[[ EXTRACTED DATA open ]]

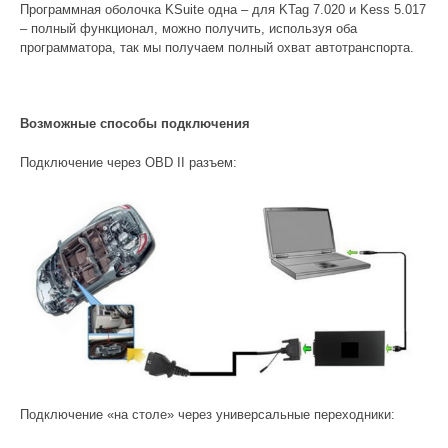
Программная оболочка KSuite одна – для KTag 7.020 и Kess 5.017
– полный функционал, можно получить, используя оба
программатора, так мы получаем полный охват автотранспорта.
Возможные способы подключения
Подключение через OBD II разъем:
Подключение «на столе» через универсальные переходники:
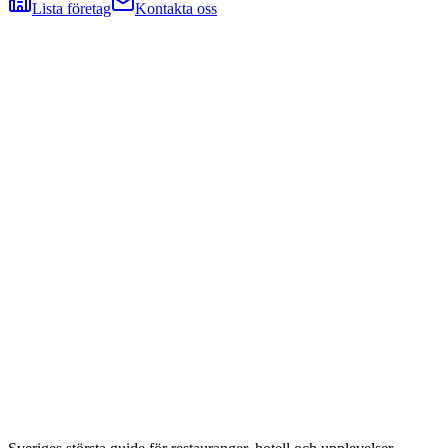
Lista företag
Kontakta oss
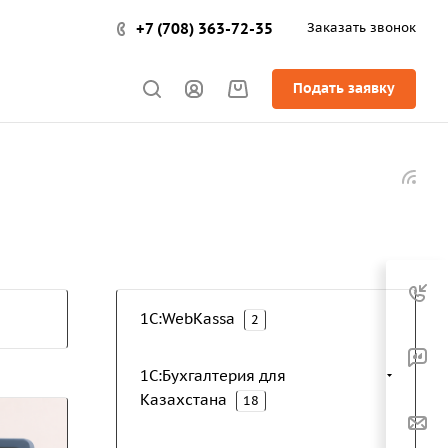
+7 (708) 363-72-35
Заказать звонок
Подать заявку
1C:WebKassa
2
1С:Бухгалтерия для
Казахстана
18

[[ EXTRACTED DATA closed ]]

THE TASK = Give a verbatim transcription of the entries, leaving out the pictures.

RESPONSE BELOW =
Программная оболочка KSuite одна – для KTag 7.020 и Kess 5.017
– полный функционал, можно получить, используя оба
программатора, так мы получаем полный охват автотранспорта.
Возможные способы подключения
Подключение через OBD II разъем:
Подключение «на столе» через универсальные переходники:
Lista företag
Kontakta oss
+7 (708) 363-72-35
Заказать звонок
Подать заявку
1C:WebKassa
2
1С:Бухгалтерия для
Казахстана
18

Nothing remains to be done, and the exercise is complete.